= EXERCISE DESCRIPTION =
From the listing below, pull out all lines with "Students" in them.

= RECORDS SUPPLIED =
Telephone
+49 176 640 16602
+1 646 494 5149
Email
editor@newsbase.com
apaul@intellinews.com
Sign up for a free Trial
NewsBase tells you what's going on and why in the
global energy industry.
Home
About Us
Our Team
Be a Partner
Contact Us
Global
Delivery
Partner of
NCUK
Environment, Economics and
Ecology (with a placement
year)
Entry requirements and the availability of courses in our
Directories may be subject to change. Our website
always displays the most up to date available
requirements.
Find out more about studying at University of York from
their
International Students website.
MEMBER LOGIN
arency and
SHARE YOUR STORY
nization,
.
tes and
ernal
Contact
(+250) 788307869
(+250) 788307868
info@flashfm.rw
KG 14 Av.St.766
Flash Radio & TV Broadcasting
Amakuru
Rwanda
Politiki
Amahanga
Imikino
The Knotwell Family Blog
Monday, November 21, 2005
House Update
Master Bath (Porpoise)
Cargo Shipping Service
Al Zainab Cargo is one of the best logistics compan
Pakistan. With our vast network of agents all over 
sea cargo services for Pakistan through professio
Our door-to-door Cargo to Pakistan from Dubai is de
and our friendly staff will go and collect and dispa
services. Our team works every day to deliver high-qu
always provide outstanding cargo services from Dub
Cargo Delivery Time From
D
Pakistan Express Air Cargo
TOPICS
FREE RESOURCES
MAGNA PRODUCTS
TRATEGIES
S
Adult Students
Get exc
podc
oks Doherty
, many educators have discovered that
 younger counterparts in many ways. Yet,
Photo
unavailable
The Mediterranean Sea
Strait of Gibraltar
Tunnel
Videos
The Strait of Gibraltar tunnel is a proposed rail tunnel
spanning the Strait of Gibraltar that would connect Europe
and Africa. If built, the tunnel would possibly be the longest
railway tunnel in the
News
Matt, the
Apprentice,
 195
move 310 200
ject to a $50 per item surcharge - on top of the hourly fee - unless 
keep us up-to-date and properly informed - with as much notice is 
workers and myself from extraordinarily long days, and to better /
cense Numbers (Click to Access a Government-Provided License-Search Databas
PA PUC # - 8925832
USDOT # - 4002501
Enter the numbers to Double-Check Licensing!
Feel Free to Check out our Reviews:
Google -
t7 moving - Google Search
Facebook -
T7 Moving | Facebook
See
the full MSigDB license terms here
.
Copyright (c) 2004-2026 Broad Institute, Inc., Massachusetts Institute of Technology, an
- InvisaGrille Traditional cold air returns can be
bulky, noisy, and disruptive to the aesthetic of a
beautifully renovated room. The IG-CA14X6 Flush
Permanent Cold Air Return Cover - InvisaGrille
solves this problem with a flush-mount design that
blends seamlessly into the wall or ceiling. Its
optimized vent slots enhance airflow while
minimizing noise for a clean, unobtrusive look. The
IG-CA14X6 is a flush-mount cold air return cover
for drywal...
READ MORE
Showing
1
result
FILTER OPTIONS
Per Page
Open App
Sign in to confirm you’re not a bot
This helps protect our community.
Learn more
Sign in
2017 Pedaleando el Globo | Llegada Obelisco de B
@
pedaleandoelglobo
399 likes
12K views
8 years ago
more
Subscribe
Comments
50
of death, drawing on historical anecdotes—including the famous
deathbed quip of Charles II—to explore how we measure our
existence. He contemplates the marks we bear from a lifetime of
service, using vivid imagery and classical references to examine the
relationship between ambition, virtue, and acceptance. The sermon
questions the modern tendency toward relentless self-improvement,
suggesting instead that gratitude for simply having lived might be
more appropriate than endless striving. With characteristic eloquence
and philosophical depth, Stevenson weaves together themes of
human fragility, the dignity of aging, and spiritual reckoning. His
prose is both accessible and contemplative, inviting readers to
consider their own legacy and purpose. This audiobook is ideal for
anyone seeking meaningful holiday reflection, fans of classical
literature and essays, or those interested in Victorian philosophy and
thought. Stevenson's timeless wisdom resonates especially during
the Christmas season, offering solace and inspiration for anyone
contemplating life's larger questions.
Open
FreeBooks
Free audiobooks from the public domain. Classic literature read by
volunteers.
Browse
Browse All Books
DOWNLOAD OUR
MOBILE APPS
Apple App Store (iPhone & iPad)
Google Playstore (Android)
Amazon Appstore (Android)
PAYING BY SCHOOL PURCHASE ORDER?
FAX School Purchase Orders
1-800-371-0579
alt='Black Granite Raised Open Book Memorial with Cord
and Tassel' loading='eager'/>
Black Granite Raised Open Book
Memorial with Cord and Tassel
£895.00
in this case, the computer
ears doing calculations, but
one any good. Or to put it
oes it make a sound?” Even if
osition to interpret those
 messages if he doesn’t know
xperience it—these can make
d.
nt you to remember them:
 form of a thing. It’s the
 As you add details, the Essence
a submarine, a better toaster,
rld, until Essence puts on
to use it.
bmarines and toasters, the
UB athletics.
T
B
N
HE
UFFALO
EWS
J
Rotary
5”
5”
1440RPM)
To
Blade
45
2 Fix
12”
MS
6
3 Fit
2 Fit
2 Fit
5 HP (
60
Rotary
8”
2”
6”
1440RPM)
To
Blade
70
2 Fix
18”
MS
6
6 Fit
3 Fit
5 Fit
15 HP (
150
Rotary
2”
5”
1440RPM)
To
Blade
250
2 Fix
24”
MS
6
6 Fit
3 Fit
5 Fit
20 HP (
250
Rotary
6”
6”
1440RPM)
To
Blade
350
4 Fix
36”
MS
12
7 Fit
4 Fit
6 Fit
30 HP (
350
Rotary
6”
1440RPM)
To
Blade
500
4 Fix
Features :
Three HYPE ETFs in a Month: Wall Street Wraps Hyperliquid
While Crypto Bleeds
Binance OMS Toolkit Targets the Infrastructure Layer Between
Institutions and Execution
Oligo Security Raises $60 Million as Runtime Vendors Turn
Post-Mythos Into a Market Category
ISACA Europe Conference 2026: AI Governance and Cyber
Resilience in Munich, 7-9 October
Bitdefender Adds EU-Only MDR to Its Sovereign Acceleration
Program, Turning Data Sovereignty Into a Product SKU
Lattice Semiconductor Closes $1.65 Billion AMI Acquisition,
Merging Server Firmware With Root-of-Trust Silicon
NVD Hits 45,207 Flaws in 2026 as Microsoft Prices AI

= EXPECTED OUTPUT =
International Students website.
Adult Students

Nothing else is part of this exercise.